Rezension

Weckt falsche Erwartungen

Jack
von Anthony McCarten

Bewertet mit 3 Sternen

Diese Buch hat bei mir Erwartungen geweckt, die es leider nicht erfüllt hat. Ich dachte an eine wilde (Erinnerungs-)Reise durch das Amerika der 50er Jahre. Ich dachte an einen Autor, der sich an seine Golden Zeiten erinnert und vielleicht seinen Absturz resümiert. An einen Kampf um die Wahrheit zwischen gealtertem Autor und junger Biografin. All das gab es leider nicht.
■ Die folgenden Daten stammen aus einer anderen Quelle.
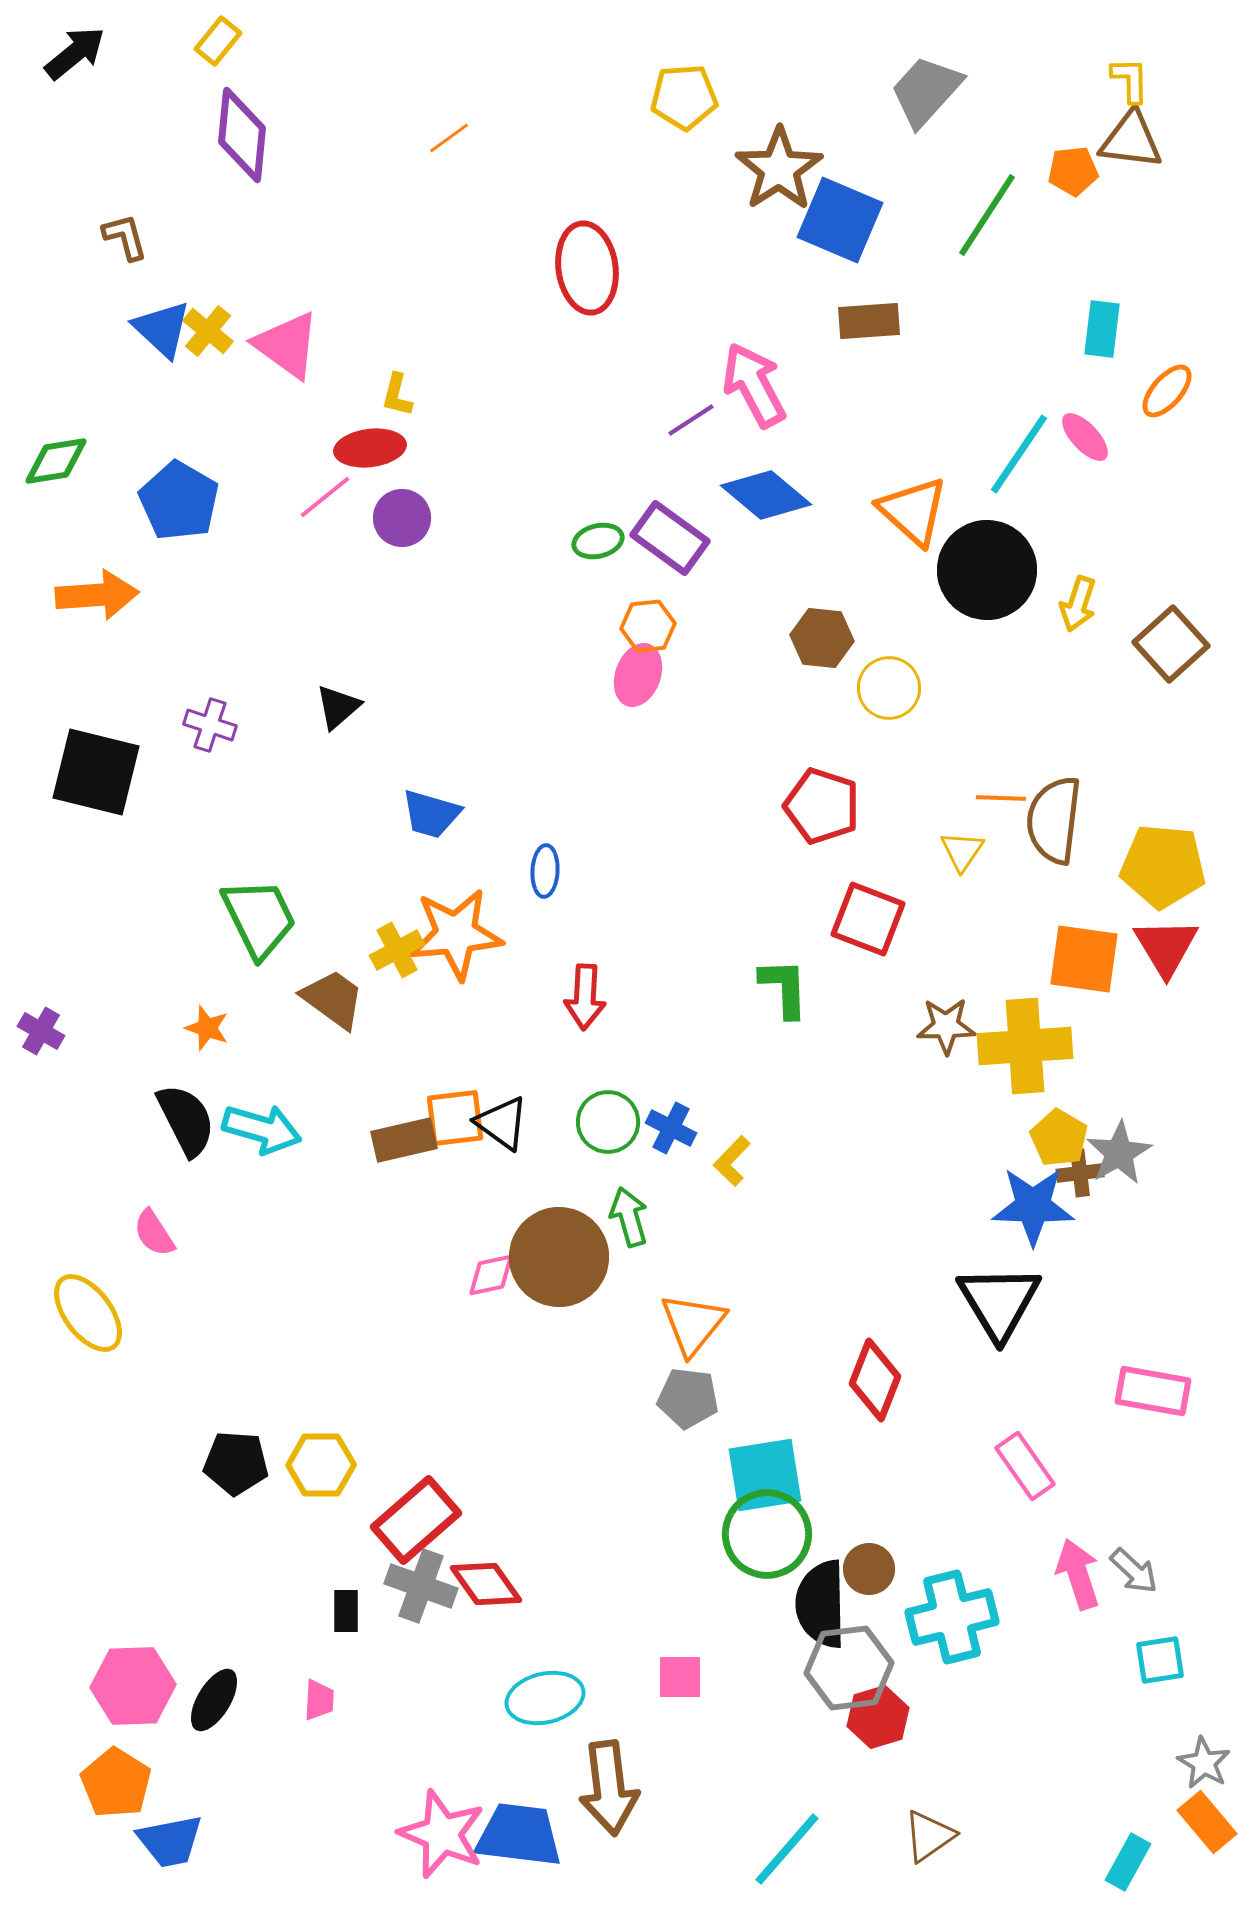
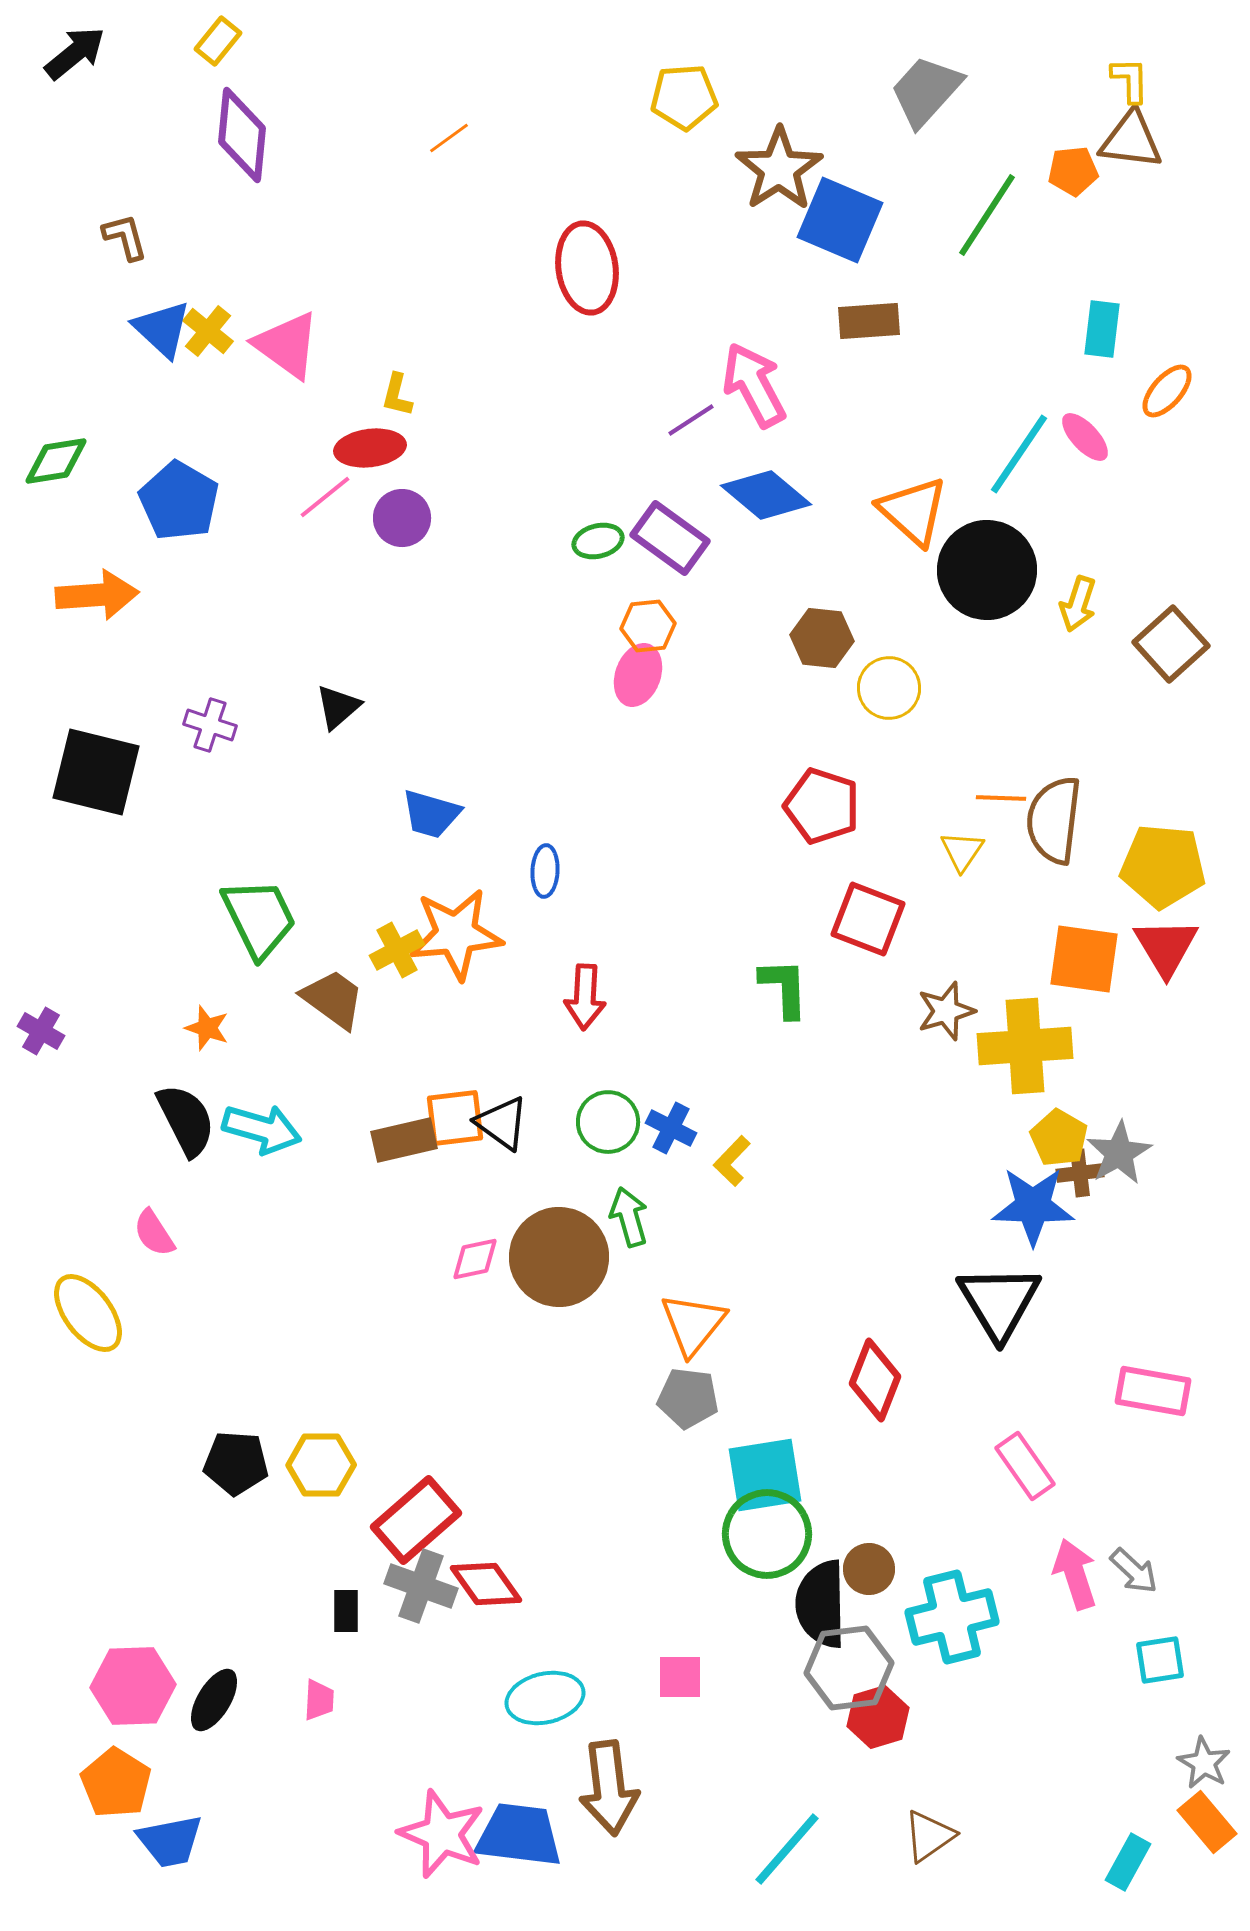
brown star at (946, 1026): moved 15 px up; rotated 16 degrees counterclockwise
pink diamond at (491, 1275): moved 16 px left, 16 px up
pink arrow at (1078, 1574): moved 3 px left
Ich glaube, das was ich erwartet habe, finde ich eher in Kerouacs eigenen Romanen. Er beschreibt ja in Unterwegs die damalige Zeit und sein damaliges Leben. Diese Geschichte einfach in einer Neuauflage quasi nochmal zu schreiben, geht nicht. Das ist klar. Aber ich habe mir schon mehr Beat-Generation erwartet (das ständige „Alan Ginsberg“ Namedropping zählt nicht!!!), mehr und lebendigere Rückblicke, mehr als nur die Infos zu verwursten, die ich auch im Wikipediaartikel über Kerouac finde, mehr Musik, mehr Jazz, Hippies, mehr Leben! Stattdessen sitzt der alkoholkranke Autor fast ausschließlich in seinem versifften Wohnzimmer und lässt sich von der schwer greifbaren Studentin Jan bauchpinseln.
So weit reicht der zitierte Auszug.